The transformation of the cheder over the years of its existence mirrors the incredible growth of the Afula religious community.

 

Growth

“Come down right now, I’m waiting for you,” Rav Yosef Yitzchak Lasry, rabbi of Beit Shean, said to Avi Alkabetz, then mayor of Afula.

It was 2010, and Rav Lasry was visiting the still illegal Talmud Torah. The school was bigger then, and the classrooms were caravans that boiled in the summer and leaked in the winter.

Avi Alkabetz was the secular mayor of Afula, but he has magnificent roots – he’s a direct descendant of Rabi Shlomo Alkabetz, composer of Lecha Dodi. He has a high regard for Torah and rabbanim, especially for Rav Lasry whose bracha he believes assured his election as mayor.

Rav Lasry brought Avi Alkabetz down to the Talmud Torah and showed him the terrible conditions that the students endured.

The school’s cover was blown; its existence was no longer a secret. But the school was already a fait accompli.

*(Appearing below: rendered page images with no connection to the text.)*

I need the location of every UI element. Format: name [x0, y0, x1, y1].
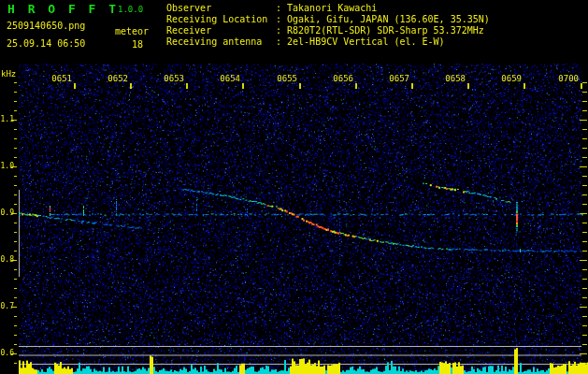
app-title: H R O F F T	[7, 3, 119, 15]
datetime-label: 25.09.14 06:50	[7, 39, 85, 49]
info-row: Receiving antenna: 2el-HB9CV Vertical (e…	[166, 37, 490, 49]
freq-tick-label: 0.9	[0, 209, 14, 217]
station-info-block: Observer: Takanori KawachiReceiving Loca…	[166, 4, 490, 49]
time-tick-label: 0653	[160, 75, 184, 83]
info-label: Observer	[166, 4, 276, 13]
freq-tick-label: 0.6	[0, 350, 14, 357]
info-label: Receiving Location	[166, 15, 276, 24]
time-tick-label: 0651	[48, 75, 72, 83]
time-tick-label: 0700	[554, 75, 579, 83]
time-tick-label: 0656	[329, 75, 353, 83]
time-tick-label: 0657	[385, 75, 409, 83]
hrofft-window: H R O F F T 1.0.0 2509140650.png meteor …	[0, 0, 588, 374]
spectrogram-canvas	[0, 0, 588, 374]
output-filename: 2509140650.png	[7, 22, 85, 31]
freq-tick-label: 1.1	[0, 116, 14, 123]
freq-tick-label: 0.8	[0, 256, 14, 264]
freq-axis-unit-label: kHz	[1, 70, 16, 79]
mode-label: meteor	[115, 27, 149, 36]
info-label: Receiving antenna	[166, 37, 276, 47]
time-tick-label: 0659	[497, 75, 522, 83]
time-tick-label: 0655	[273, 75, 297, 83]
time-tick-label: 0652	[104, 75, 128, 83]
time-tick-label: 0654	[216, 75, 240, 83]
info-label: Receiver	[166, 26, 276, 36]
app-version: 1.0.0	[118, 6, 143, 14]
freq-tick-label: 1.0	[0, 163, 14, 170]
echo-count: 18	[132, 40, 143, 50]
freq-tick-label: 0.7	[0, 303, 14, 310]
time-tick-label: 0658	[441, 75, 466, 83]
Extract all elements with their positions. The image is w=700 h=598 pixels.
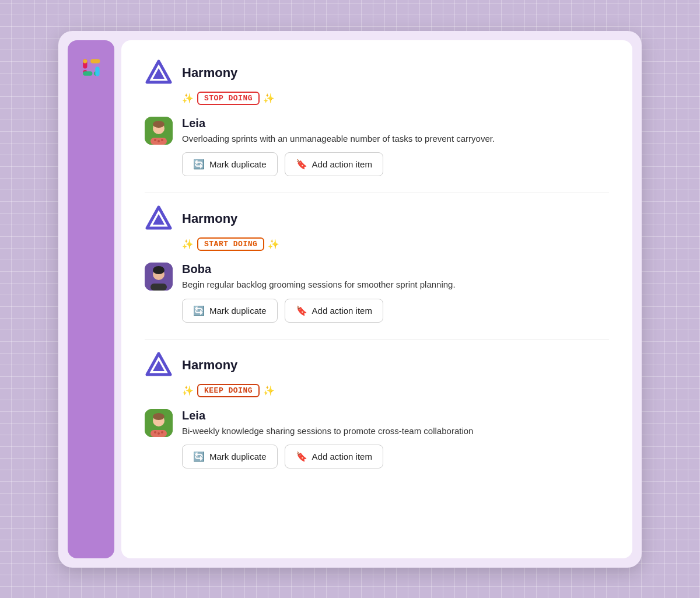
add-action-icon-start: 🔖: [296, 305, 307, 316]
user-content-boba: Boba Begin regular backlog grooming sess…: [182, 263, 609, 292]
tag-start-doing: START DOING: [197, 237, 264, 251]
divider-1: [145, 193, 609, 193]
harmony-logo-icon-start: [145, 205, 173, 233]
harmony-header-start: Harmony: [145, 205, 609, 233]
sparkle-right-stop: ✨: [263, 93, 275, 104]
mark-duplicate-label-start: Mark duplicate: [209, 306, 267, 316]
harmony-logo-icon-keep: [145, 351, 173, 379]
svg-point-12: [153, 121, 164, 128]
svg-rect-22: [150, 284, 167, 291]
harmony-header-keep: Harmony: [145, 351, 609, 379]
harmony-title-stop: Harmony: [182, 65, 237, 81]
avatar-leia-2: [145, 409, 173, 437]
add-action-button-stop[interactable]: 🔖 Add action item: [285, 152, 383, 176]
svg-point-16: [161, 139, 163, 141]
add-action-label-start: Add action item: [312, 306, 372, 316]
svg-rect-6: [90, 59, 100, 63]
user-row-leia-1: Leia Overloading sprints with an unmanag…: [145, 117, 609, 146]
sparkle-left-start: ✨: [182, 239, 194, 250]
mark-duplicate-button-keep[interactable]: 🔄 Mark duplicate: [182, 445, 278, 468]
user-text-boba: Begin regular backlog grooming sessions …: [182, 278, 609, 292]
mark-duplicate-icon-stop: 🔄: [193, 159, 205, 170]
svg-point-27: [153, 413, 164, 420]
user-name-leia-2: Leia: [182, 409, 609, 422]
action-buttons-keep: 🔄 Mark duplicate 🔖 Add action item: [182, 445, 609, 468]
sparkle-right-keep: ✨: [263, 385, 275, 396]
section-start-doing: Harmony ✨ START DOING ✨: [145, 205, 609, 323]
sidebar: [68, 40, 114, 558]
svg-point-31: [161, 431, 163, 433]
add-action-label-stop: Add action item: [312, 159, 372, 169]
svg-point-21: [153, 266, 164, 274]
outer-card: Harmony ✨ STOP DOING ✨: [58, 31, 642, 568]
harmony-logo-icon: [145, 59, 173, 87]
mark-duplicate-button-start[interactable]: 🔄 Mark duplicate: [182, 299, 278, 323]
mark-duplicate-label-keep: Mark duplicate: [209, 452, 267, 461]
divider-2: [145, 339, 609, 340]
svg-point-30: [158, 432, 160, 435]
avatar-boba: [145, 263, 173, 291]
mark-duplicate-label-stop: Mark duplicate: [209, 159, 267, 169]
user-content-leia-2: Leia Bi-weekly knowledge sharing session…: [182, 409, 609, 438]
sparkle-left-stop: ✨: [182, 93, 194, 104]
mark-duplicate-button-stop[interactable]: 🔄 Mark duplicate: [182, 152, 278, 176]
tag-row-stop: ✨ STOP DOING ✨: [182, 92, 609, 105]
harmony-header-stop: Harmony: [145, 59, 609, 87]
add-action-button-keep[interactable]: 🔖 Add action item: [285, 445, 383, 468]
svg-point-29: [154, 431, 156, 433]
sparkle-left-keep: ✨: [182, 385, 194, 396]
harmony-title-keep: Harmony: [182, 358, 237, 373]
user-text-leia-1: Overloading sprints with an unmanageable…: [182, 132, 609, 146]
section-stop-doing: Harmony ✨ STOP DOING ✨: [145, 59, 609, 177]
user-text-leia-2: Bi-weekly knowledge sharing sessions to …: [182, 425, 609, 438]
add-action-label-keep: Add action item: [312, 452, 372, 461]
tag-stop-doing: STOP DOING: [197, 92, 260, 105]
tag-row-start: ✨ START DOING ✨: [182, 237, 609, 251]
add-action-button-start[interactable]: 🔖 Add action item: [285, 299, 383, 323]
avatar-leia-1: [145, 117, 173, 145]
user-name-leia-1: Leia: [182, 117, 609, 130]
tag-row-keep: ✨ KEEP DOING ✨: [182, 384, 609, 397]
main-content: Harmony ✨ STOP DOING ✨: [121, 40, 632, 558]
user-content-leia-1: Leia Overloading sprints with an unmanag…: [182, 117, 609, 146]
svg-point-15: [158, 140, 160, 142]
svg-rect-4: [95, 67, 99, 76]
user-row-leia-2: Leia Bi-weekly knowledge sharing session…: [145, 409, 609, 438]
slack-logo-icon: [78, 54, 104, 80]
tag-keep-doing: KEEP DOING: [197, 384, 260, 397]
mark-duplicate-icon-keep: 🔄: [193, 451, 205, 462]
sparkle-right-start: ✨: [268, 239, 279, 250]
add-action-icon-stop: 🔖: [296, 159, 307, 170]
action-buttons-stop: 🔄 Mark duplicate 🔖 Add action item: [182, 152, 609, 176]
svg-rect-2: [83, 71, 92, 75]
action-buttons-start: 🔄 Mark duplicate 🔖 Add action item: [182, 299, 609, 323]
svg-rect-7: [83, 59, 87, 63]
svg-point-14: [154, 139, 156, 141]
mark-duplicate-icon-start: 🔄: [193, 305, 205, 316]
section-keep-doing: Harmony ✨ KEEP DOING ✨: [145, 351, 609, 469]
add-action-icon-keep: 🔖: [296, 451, 307, 462]
harmony-title-start: Harmony: [182, 211, 237, 226]
user-name-boba: Boba: [182, 263, 609, 276]
user-row-boba: Boba Begin regular backlog grooming sess…: [145, 263, 609, 292]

Its enrollment had grown considerably.

Today, the school’s first grade has over thirty students, and it has a fledgling sister Bais Yaakov. At a recent school function, the vice-mayor announced, “There will be no disparity between religious and non-religious students in Afula.”

That’s an amazing statement in light of the anti-religious sentiment in many other municipalities.

 

Exponential Growth

“In Bnei Brak, no one has a garden,” says Elisheva, a new Afula resident. “Space is too valuable. If they had this type of space, they would build an apartment on it and rent it out.”

The Afula religious community grew slowly on its own until its secrets were discovered.

An apartment in Afula costs less than a quarter of the price of an apartment in Jerusalem. And Afula has two outlying neighborhoods, Givat HaMore and Afula Ilit, which are quiet and rural-like – the type of neighborhood where kids can keep a goat in their background.

In 2012, a litvish-charedi community opened in Givat HaMore, and over seventy young families have already moved in. Around the same time, a Vishnitz community opened in Afula Ilit and tens of streimilich can now be seen in the landscape. Downtown Afula has attracted a Garin haTorani – a Dati Leumi community that is dedicated to social and religious outreach.

Nine years ago, Rav Greenstein’s Talmud Torah was an anomaly. But today, religious schools aren’t as uncommon: The Dati Leumi community has its own school, Vishnitz started a cheder, and Rav Reuven Benino runs a school that emphasizes Sephardic culture.